On Mon, 17 Jun 2019, 22:11 Felix Schumacher, <
felix.schumac...@internetallee.de> wrote:

> Am 17.06.19 um 15:32 schrieb Alistair Evans:
> > Hi,
> >
> > I'm encountering a strange problem when running our JMeter test plan.
> >
> > I effectively get a halt to all JMeter activity for up to 60 seconds (a
> strangely round number) in the middle of the test. JMeter treats this as
> elapsed time when it processes the HTTP responses after the delay, so we
> get a spike in our response times graph (screenshot available here:
> https://imgur.com/ayKTzOU).
> Are you sure it is JMeter that is hanging for 60 seconds? Have you had a
> look at the system under test?

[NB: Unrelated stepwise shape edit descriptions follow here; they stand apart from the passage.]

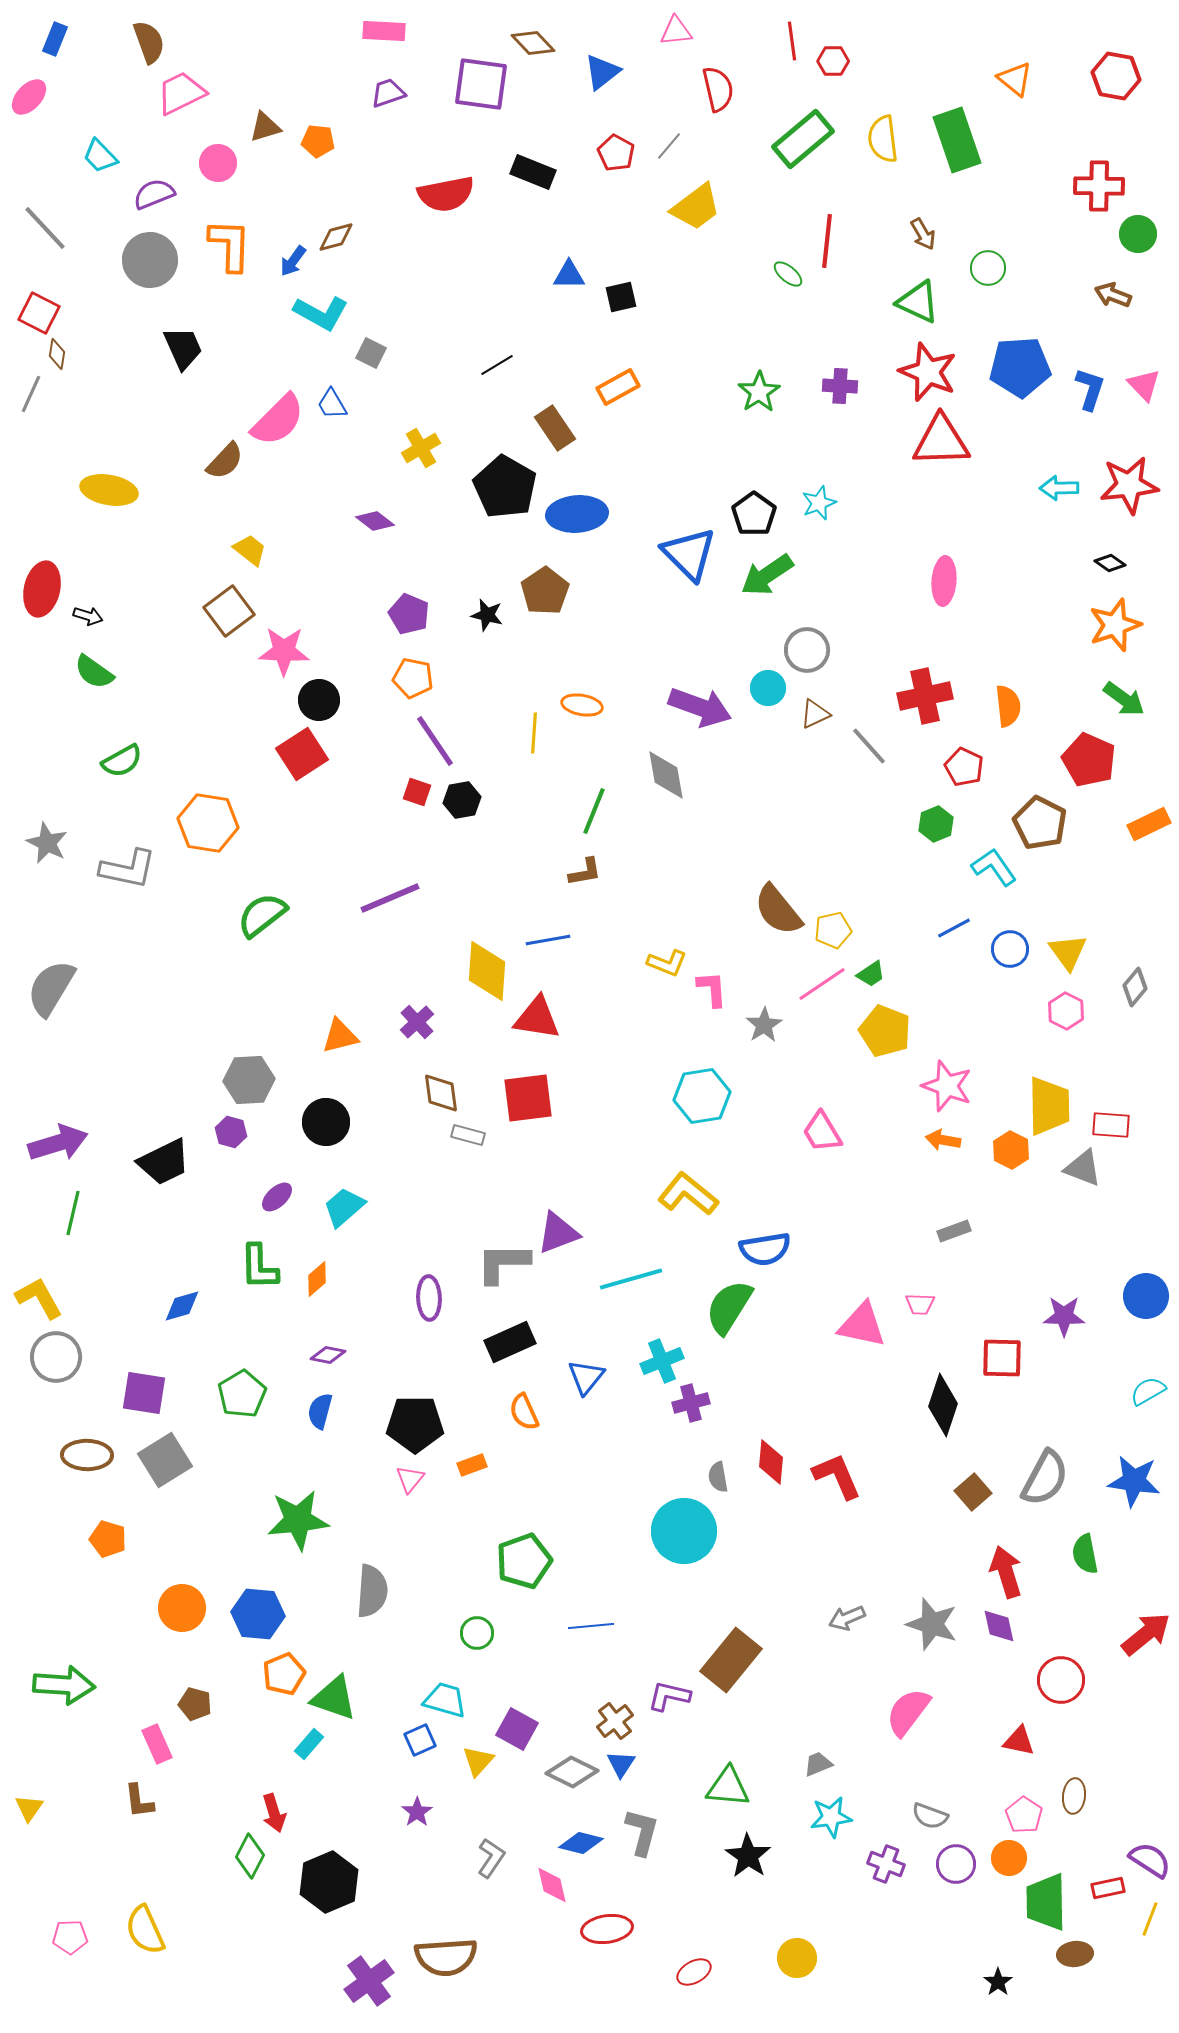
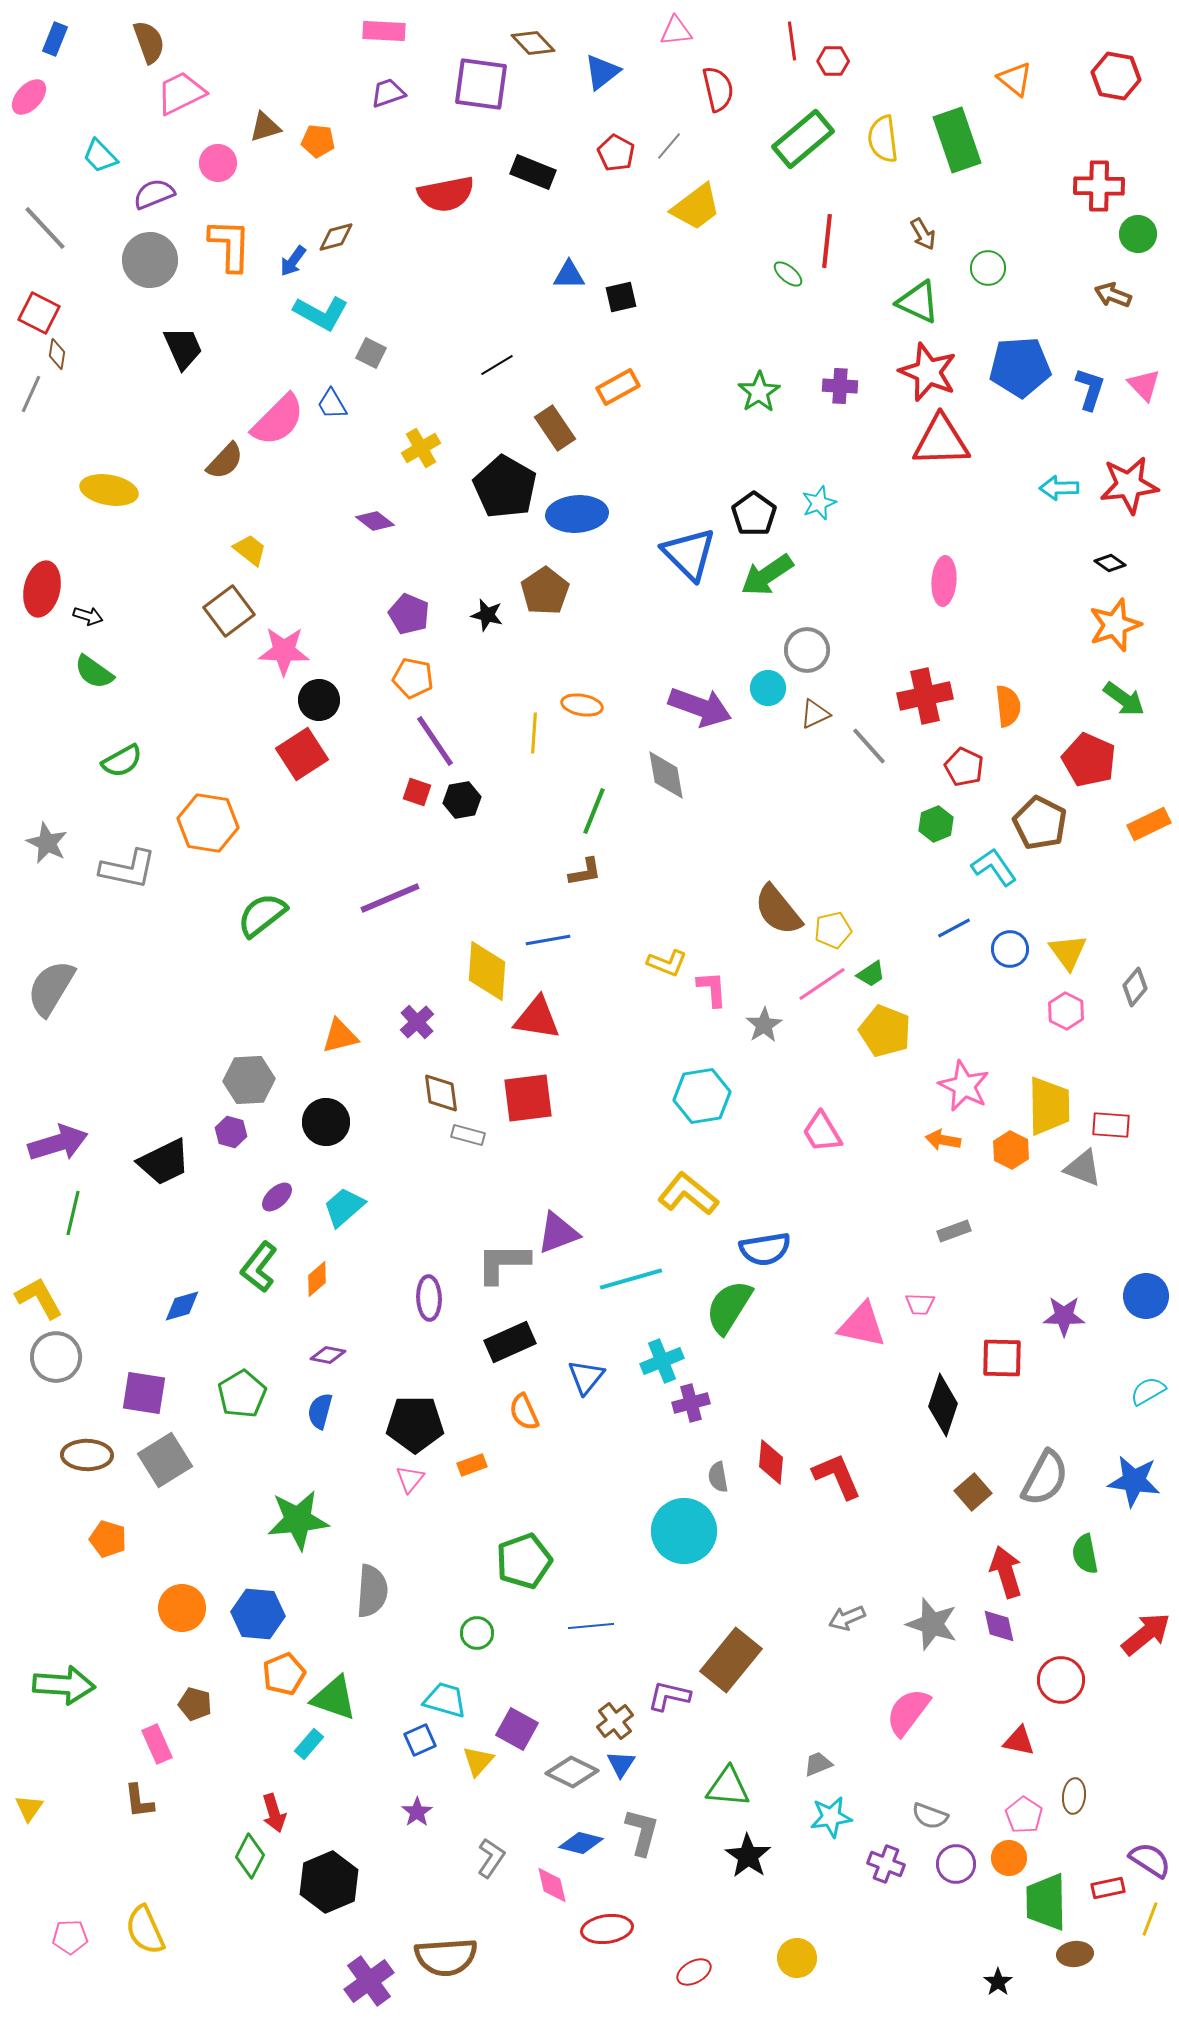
pink star at (947, 1086): moved 17 px right; rotated 6 degrees clockwise
green L-shape at (259, 1267): rotated 39 degrees clockwise
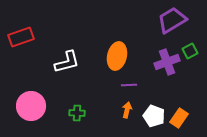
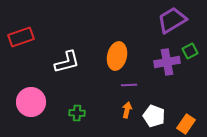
purple cross: rotated 10 degrees clockwise
pink circle: moved 4 px up
orange rectangle: moved 7 px right, 6 px down
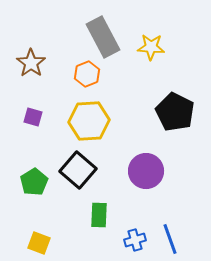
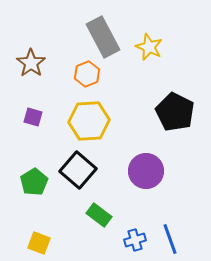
yellow star: moved 2 px left; rotated 20 degrees clockwise
green rectangle: rotated 55 degrees counterclockwise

Maybe use another JMeter instance with
> less load to look, if you get the same 60 seconds period of hangup.
> Is this halt reproducible? If so take a few threaddumps at those times
> (both on JMeter side and the server side).
> >
> > Test Description: A typical test contains 1000 users, over 2 hours, with
> a 15 minute ramp time on requests. Randomised delays are present between
> all requests.
> >
> > Platform Details from JMeter Log:
> > Version 5.1.1 r1855137
> > java.version=1.8.0_211
> > java.vm.name=Java HotSpot(TM) 64-Bit Server VM
> > os.name=Windows 10
> > os.arch=amd64
> > os.version=10.0
> > file.encoding=Cp1252
> > java.awt.headless=true
> > Max memory     =7654604800
> > Available Processors =4
> > Default Locale=English (EN)
> > JMeter  Locale=English (EN)
> >
> > During this window of zero activity (in these examples between 11:38:44
> and 11:39:44), I have determined the following:
> >
> >
> > -          During this window there are zero HTTP requests being
> processed by the application servers.
> As written above, have a look at the state of the server, too.
> >
> >
> > -          After the delay, JMeter issues any requests whose delay
> timers have passed (no timers are longer than 1 or 2 seconds), causing a
> spike in requests.
> That is expected and a feature for JMeter waiting to be implemented
> (that is handling these kind of overload gracefully and notifying the
> user about such an overload period).
> >
> >
> > -          Processor usage on the load source box where JMeter is
> running drops to almost zero during this period (you can see the perfmon
> capture for the test on the JMeter box here: https://imgur.com/vgVhB1X).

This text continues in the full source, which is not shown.